Without any aspirations to deep analysis or comprehensiveness, David Batty’s documentary, My Generation is an enjoyable 85-minute archival immersion in the visual and musical culture of swinging London in the 1960s. Caine, now 85, is the narrator, but we also have voice-over contributions from various acquaintances: Paul McCartney, Marianne Faithfull, Twiggy and Mary Quant among others, who appear on camera as their young and lovely selves and are heard off-camera in conversation with Caine. Collectively, they chronicle a decade when London was a youthful global style-setter in art, fashion and music. Why do the clothes and haircuts still look so good? Were the fires of creative excess held in by the tradition of fine English tailoring perhaps?
Loosely modelled on Peter Whitehead’s 1967 cult film, Tonite Let’s All Make Love in London, the film divides into three chapters: incipient change in “Something in the Air,” the mid-60s peak, “I Feel Free,” and the inevitable crash “All Was Not As It Seemed,” which chronicles the price of excess and the Establishment backlash, employing the sort of hyperactive editing that used to scream “bad trip.”
"We'd pushed for change, and now change was pushing us back,” intones Caine in the sometimes stiffly scripted narration.
The “generation” of the title is a chronologically sprawling group who reached adulthood somewhere between the late-1940s to the late-60s. It includes hair stylist Vidal Sassoon (b. 1928), actor Caine (1933), fashion designer Quant (1934), photographer David Bailey (b. 1938) plus war babies The Beatles (b. 1940-1943), The Who’s Pete Townshend, composer of the song “My Generation” (b. 1945), singer Faithfull (b. 1946) and teen model, Twiggy (b. 1949).
Along with people, we have brief sketches of Radio Caroline (the off-shore pirate radio station), talk of the Pill, and a survey of photography (the "black trinity" of fashion photographers Bailey, Terence Donovan and Brian Duffy). And we see the crowds around the fashion meccas (Biba’s, Mary Quant’s Bazaar) of the time. Various middle-aged scolds (Tory MP Gerald Nabarro in a hilarious handlebar moustache) grumble about standards falling everywhere.
Perhaps most interesting, for those of this side of the pond, is how much the English saw the youthquake of the 1960s in terms of a class revolution. Caine, born Maurice Micklewhite, was the son of a charwoman and a fish-market porter, and he is conscious of his success as changing the old order. He recalls how he landed the role of an officer in the film Zulu (1964) only because it was directed by an American, Cy Endfield. An English director wouldn’t have considered him, despite his nine years in repertory theatre playing all kinds of roles.

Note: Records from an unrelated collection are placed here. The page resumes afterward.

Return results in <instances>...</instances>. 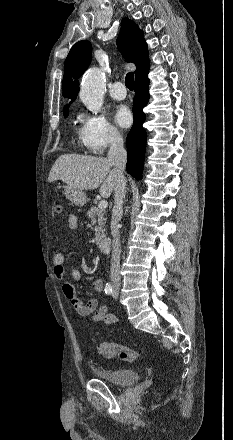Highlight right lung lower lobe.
<instances>
[{
    "label": "right lung lower lobe",
    "mask_w": 233,
    "mask_h": 440,
    "mask_svg": "<svg viewBox=\"0 0 233 440\" xmlns=\"http://www.w3.org/2000/svg\"><path fill=\"white\" fill-rule=\"evenodd\" d=\"M145 75L135 80V97L133 101L134 124L127 135L126 147L128 152V160L126 169L137 180L142 178V169L144 162L146 132L142 127L145 121V113L143 108L149 100L148 86L149 79Z\"/></svg>",
    "instance_id": "98d812e1"
}]
</instances>
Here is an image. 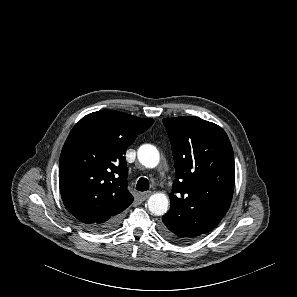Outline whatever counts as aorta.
<instances>
[{"label":"aorta","mask_w":297,"mask_h":297,"mask_svg":"<svg viewBox=\"0 0 297 297\" xmlns=\"http://www.w3.org/2000/svg\"><path fill=\"white\" fill-rule=\"evenodd\" d=\"M139 162L147 168H155L160 161V155L156 147L151 144H143L137 151ZM169 206V200L163 193H155L148 199L149 211L156 216L164 215Z\"/></svg>","instance_id":"obj_1"}]
</instances>
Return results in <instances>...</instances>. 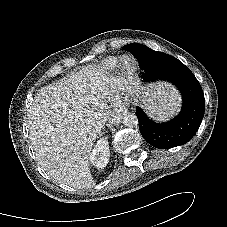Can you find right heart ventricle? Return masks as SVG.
Returning a JSON list of instances; mask_svg holds the SVG:
<instances>
[{"mask_svg": "<svg viewBox=\"0 0 227 227\" xmlns=\"http://www.w3.org/2000/svg\"><path fill=\"white\" fill-rule=\"evenodd\" d=\"M118 63H119V58L109 57L103 61L102 66L107 70H113L118 65Z\"/></svg>", "mask_w": 227, "mask_h": 227, "instance_id": "e07e8e85", "label": "right heart ventricle"}]
</instances>
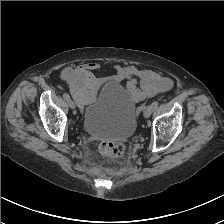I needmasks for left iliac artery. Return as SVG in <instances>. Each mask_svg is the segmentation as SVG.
<instances>
[{"label": "left iliac artery", "mask_w": 224, "mask_h": 224, "mask_svg": "<svg viewBox=\"0 0 224 224\" xmlns=\"http://www.w3.org/2000/svg\"><path fill=\"white\" fill-rule=\"evenodd\" d=\"M159 102L158 101H154L151 106L153 108V110H155L158 107Z\"/></svg>", "instance_id": "obj_1"}]
</instances>
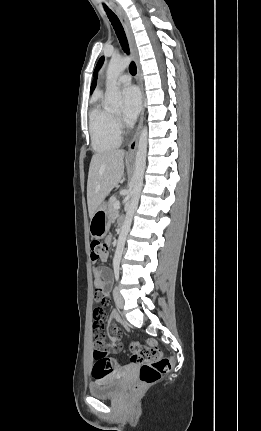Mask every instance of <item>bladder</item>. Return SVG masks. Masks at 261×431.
Returning a JSON list of instances; mask_svg holds the SVG:
<instances>
[{"label": "bladder", "mask_w": 261, "mask_h": 431, "mask_svg": "<svg viewBox=\"0 0 261 431\" xmlns=\"http://www.w3.org/2000/svg\"><path fill=\"white\" fill-rule=\"evenodd\" d=\"M124 386L122 376H102L90 383L89 393L96 398H113Z\"/></svg>", "instance_id": "obj_1"}]
</instances>
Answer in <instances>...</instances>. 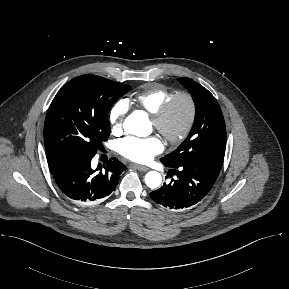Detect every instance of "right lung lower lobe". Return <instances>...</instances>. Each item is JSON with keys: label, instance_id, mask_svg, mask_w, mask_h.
Listing matches in <instances>:
<instances>
[{"label": "right lung lower lobe", "instance_id": "98d812e1", "mask_svg": "<svg viewBox=\"0 0 289 289\" xmlns=\"http://www.w3.org/2000/svg\"><path fill=\"white\" fill-rule=\"evenodd\" d=\"M91 154L70 155L49 163L50 171L63 194L76 203H91L110 195L118 184L119 175L127 167L116 158L93 169Z\"/></svg>", "mask_w": 289, "mask_h": 289}]
</instances>
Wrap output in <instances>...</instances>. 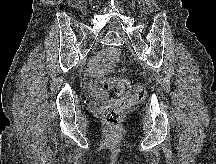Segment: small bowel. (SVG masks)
I'll use <instances>...</instances> for the list:
<instances>
[{"instance_id": "small-bowel-1", "label": "small bowel", "mask_w": 216, "mask_h": 164, "mask_svg": "<svg viewBox=\"0 0 216 164\" xmlns=\"http://www.w3.org/2000/svg\"><path fill=\"white\" fill-rule=\"evenodd\" d=\"M107 55L109 57H115L117 55V52L115 50H109L107 52ZM107 71L108 65L100 66L96 61H93L88 69V72L92 77H99L101 75H104ZM90 92L94 97L98 99H103L105 96L104 90L100 86H98L96 82H92L90 84Z\"/></svg>"}]
</instances>
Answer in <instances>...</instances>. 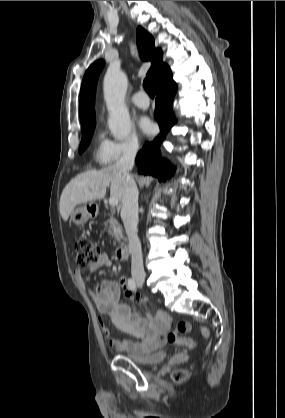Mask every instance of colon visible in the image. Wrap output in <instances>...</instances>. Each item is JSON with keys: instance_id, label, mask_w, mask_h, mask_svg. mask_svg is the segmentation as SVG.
I'll return each mask as SVG.
<instances>
[{"instance_id": "colon-1", "label": "colon", "mask_w": 285, "mask_h": 418, "mask_svg": "<svg viewBox=\"0 0 285 418\" xmlns=\"http://www.w3.org/2000/svg\"><path fill=\"white\" fill-rule=\"evenodd\" d=\"M76 261L79 266L86 267L99 258V253L94 244L87 238L81 237L74 243ZM191 326L186 321H179L176 327L167 333L166 339L169 343L190 345L188 338L182 337V335L190 332ZM202 335L208 339L210 333L207 328L201 329ZM176 382H181L187 377V372L184 370L175 371L173 374Z\"/></svg>"}]
</instances>
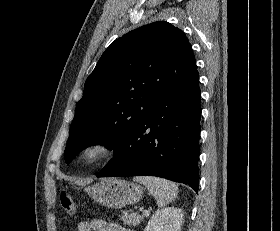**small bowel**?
Returning <instances> with one entry per match:
<instances>
[{
    "mask_svg": "<svg viewBox=\"0 0 280 231\" xmlns=\"http://www.w3.org/2000/svg\"><path fill=\"white\" fill-rule=\"evenodd\" d=\"M78 231H127L122 225L103 219L81 221L77 227Z\"/></svg>",
    "mask_w": 280,
    "mask_h": 231,
    "instance_id": "c3829d8e",
    "label": "small bowel"
}]
</instances>
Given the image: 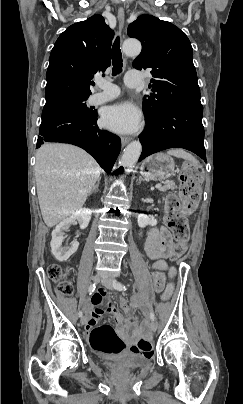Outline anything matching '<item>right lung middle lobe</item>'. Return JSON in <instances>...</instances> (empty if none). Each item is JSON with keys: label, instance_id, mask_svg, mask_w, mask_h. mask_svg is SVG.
Segmentation results:
<instances>
[{"label": "right lung middle lobe", "instance_id": "dd1d6c3e", "mask_svg": "<svg viewBox=\"0 0 243 404\" xmlns=\"http://www.w3.org/2000/svg\"><path fill=\"white\" fill-rule=\"evenodd\" d=\"M87 99L88 97H74L46 103L42 111V121L70 111L81 112L88 116H94L96 110H93L91 107H87L85 103Z\"/></svg>", "mask_w": 243, "mask_h": 404}]
</instances>
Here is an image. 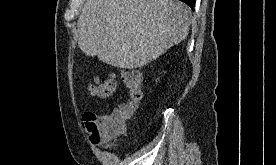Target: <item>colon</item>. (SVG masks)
<instances>
[{"label": "colon", "mask_w": 276, "mask_h": 165, "mask_svg": "<svg viewBox=\"0 0 276 165\" xmlns=\"http://www.w3.org/2000/svg\"><path fill=\"white\" fill-rule=\"evenodd\" d=\"M123 81L130 92V100L113 110L110 114L99 117L93 112H86L82 116L83 125L95 144L108 142L116 135L126 130L139 101L143 97L141 74L135 70H128L123 74ZM116 88V81L110 77L104 80L96 78L89 86L92 95L99 98H109Z\"/></svg>", "instance_id": "obj_1"}]
</instances>
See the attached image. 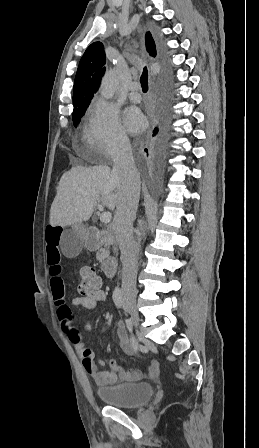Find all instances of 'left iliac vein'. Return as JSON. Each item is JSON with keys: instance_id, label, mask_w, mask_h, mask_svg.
Returning a JSON list of instances; mask_svg holds the SVG:
<instances>
[{"instance_id": "obj_1", "label": "left iliac vein", "mask_w": 259, "mask_h": 448, "mask_svg": "<svg viewBox=\"0 0 259 448\" xmlns=\"http://www.w3.org/2000/svg\"><path fill=\"white\" fill-rule=\"evenodd\" d=\"M124 309H125L126 311H128L127 308H126V306H124Z\"/></svg>"}]
</instances>
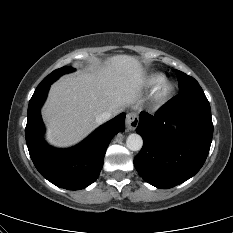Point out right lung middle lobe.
Instances as JSON below:
<instances>
[{
  "instance_id": "1",
  "label": "right lung middle lobe",
  "mask_w": 233,
  "mask_h": 233,
  "mask_svg": "<svg viewBox=\"0 0 233 233\" xmlns=\"http://www.w3.org/2000/svg\"><path fill=\"white\" fill-rule=\"evenodd\" d=\"M74 68H71L69 66H64L62 68H59L55 71H53L52 73H50L48 76H46L42 82L38 85V87L36 89L45 87L47 85H51L54 81H56L61 75L65 74V73H69L74 71Z\"/></svg>"
}]
</instances>
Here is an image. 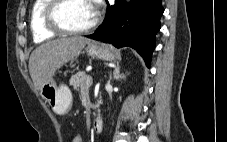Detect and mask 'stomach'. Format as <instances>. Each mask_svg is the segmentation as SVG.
Wrapping results in <instances>:
<instances>
[{
  "instance_id": "obj_1",
  "label": "stomach",
  "mask_w": 227,
  "mask_h": 142,
  "mask_svg": "<svg viewBox=\"0 0 227 142\" xmlns=\"http://www.w3.org/2000/svg\"><path fill=\"white\" fill-rule=\"evenodd\" d=\"M89 55L102 60L113 61L119 53L113 48L97 42H89L86 48ZM41 96L52 107L57 114H65L70 109L72 94L70 89L62 84L57 85L51 77L41 87Z\"/></svg>"
}]
</instances>
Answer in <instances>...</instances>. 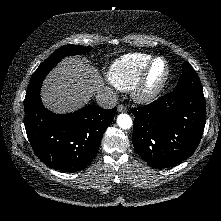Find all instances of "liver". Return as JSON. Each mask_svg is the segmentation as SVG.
<instances>
[{"instance_id": "6515ba94", "label": "liver", "mask_w": 221, "mask_h": 221, "mask_svg": "<svg viewBox=\"0 0 221 221\" xmlns=\"http://www.w3.org/2000/svg\"><path fill=\"white\" fill-rule=\"evenodd\" d=\"M103 86L99 71L85 58L66 57L45 79L42 101L55 113H67L86 105Z\"/></svg>"}]
</instances>
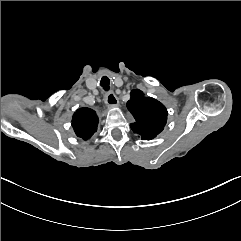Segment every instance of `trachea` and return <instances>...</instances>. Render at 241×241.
I'll list each match as a JSON object with an SVG mask.
<instances>
[{
  "mask_svg": "<svg viewBox=\"0 0 241 241\" xmlns=\"http://www.w3.org/2000/svg\"><path fill=\"white\" fill-rule=\"evenodd\" d=\"M109 85H110L109 78L107 76H103L101 78V86H103L105 90H109V88H110Z\"/></svg>",
  "mask_w": 241,
  "mask_h": 241,
  "instance_id": "3493384b",
  "label": "trachea"
}]
</instances>
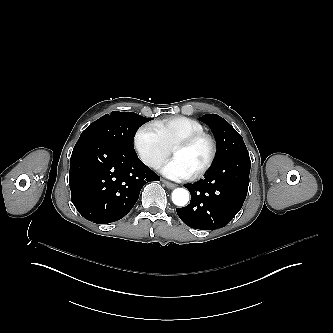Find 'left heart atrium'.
I'll return each mask as SVG.
<instances>
[{
  "instance_id": "1",
  "label": "left heart atrium",
  "mask_w": 333,
  "mask_h": 333,
  "mask_svg": "<svg viewBox=\"0 0 333 333\" xmlns=\"http://www.w3.org/2000/svg\"><path fill=\"white\" fill-rule=\"evenodd\" d=\"M161 173L174 180H187L191 173L176 159H169L161 168Z\"/></svg>"
}]
</instances>
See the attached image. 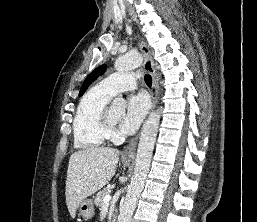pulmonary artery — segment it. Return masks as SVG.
Returning a JSON list of instances; mask_svg holds the SVG:
<instances>
[{
	"instance_id": "obj_1",
	"label": "pulmonary artery",
	"mask_w": 257,
	"mask_h": 222,
	"mask_svg": "<svg viewBox=\"0 0 257 222\" xmlns=\"http://www.w3.org/2000/svg\"><path fill=\"white\" fill-rule=\"evenodd\" d=\"M137 85V76L128 73H115L102 79L98 87L111 96L118 92L134 89Z\"/></svg>"
}]
</instances>
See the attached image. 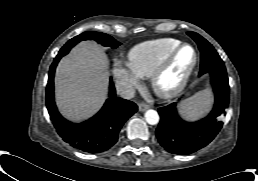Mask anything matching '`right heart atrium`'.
I'll return each instance as SVG.
<instances>
[{
  "instance_id": "right-heart-atrium-1",
  "label": "right heart atrium",
  "mask_w": 258,
  "mask_h": 181,
  "mask_svg": "<svg viewBox=\"0 0 258 181\" xmlns=\"http://www.w3.org/2000/svg\"><path fill=\"white\" fill-rule=\"evenodd\" d=\"M116 86L124 96H129L140 86V77L137 76L128 65L116 61L112 67Z\"/></svg>"
}]
</instances>
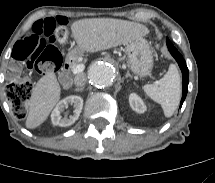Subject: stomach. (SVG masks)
<instances>
[{
    "label": "stomach",
    "mask_w": 215,
    "mask_h": 183,
    "mask_svg": "<svg viewBox=\"0 0 215 183\" xmlns=\"http://www.w3.org/2000/svg\"><path fill=\"white\" fill-rule=\"evenodd\" d=\"M125 46L128 66L131 71L140 77L150 75L153 67V52L149 43L144 38L139 37ZM81 54L79 47H76L68 53V59H75Z\"/></svg>",
    "instance_id": "1"
}]
</instances>
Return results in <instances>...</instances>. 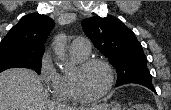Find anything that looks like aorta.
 <instances>
[{
  "label": "aorta",
  "instance_id": "762f6f07",
  "mask_svg": "<svg viewBox=\"0 0 171 110\" xmlns=\"http://www.w3.org/2000/svg\"><path fill=\"white\" fill-rule=\"evenodd\" d=\"M54 51L58 59L61 61V69H67L66 62V42L63 38H57L54 42Z\"/></svg>",
  "mask_w": 171,
  "mask_h": 110
}]
</instances>
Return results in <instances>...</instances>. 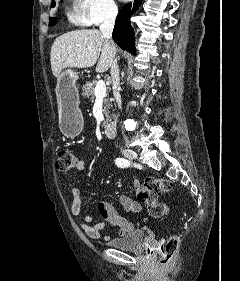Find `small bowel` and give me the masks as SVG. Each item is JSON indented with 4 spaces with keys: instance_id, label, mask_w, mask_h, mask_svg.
<instances>
[{
    "instance_id": "c3829d8e",
    "label": "small bowel",
    "mask_w": 240,
    "mask_h": 281,
    "mask_svg": "<svg viewBox=\"0 0 240 281\" xmlns=\"http://www.w3.org/2000/svg\"><path fill=\"white\" fill-rule=\"evenodd\" d=\"M87 161L85 158L78 160L76 169L78 171H83L86 168ZM133 185L135 190L140 186L139 180L134 177ZM72 203H71V214L75 217L81 215L82 211V200L81 192L78 188L74 187L71 190ZM120 205L126 212L139 213L142 210V206L139 202L133 201L128 195L123 194L119 199ZM97 210L100 217V221L92 223V216H85L81 221V229L83 232L92 239L101 238V231L105 227V223H110L118 228L117 232L119 236H124L134 229V224L128 221L126 218L121 216L115 207L107 201H99L97 203ZM105 239L107 236L104 237Z\"/></svg>"
}]
</instances>
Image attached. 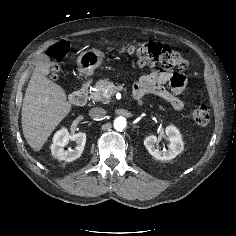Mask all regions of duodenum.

“Suddenly people realized the working class wasn’t as thick as it looked,” says McCartney, about the new status of the working-class artist.
Youth and working-class rose hand-in-hand: “It was the first time the future was shaped by young people,” says Caine, with the obligatory caveat that youth is a state of mind, not years.
This rose-coloured backward glance, fun while it lasts, comes with a depressing after-kick. The great working-class British Isles actors of the 60s — Caine, his roommate, Terrence Stamp, Albert Finney, Tom Courtenay, Irishmen Richard Harris and Peter O’Toole, Rita Tushingham — were a new representation of how English film stars could talk and look. In just a few years of contemporary conservative Britain, though, these kind of performers have largely been replaced by a privileged group who can afford drama school fees and risky careers, namely, Benedict Cumberbatch, Tom Hiddleston, Eddie Redmayne, and Dominic West.
My Generation may be fluffy nostalgia but it touches on a painful truth about a generation’s aspirations raised and dashed again.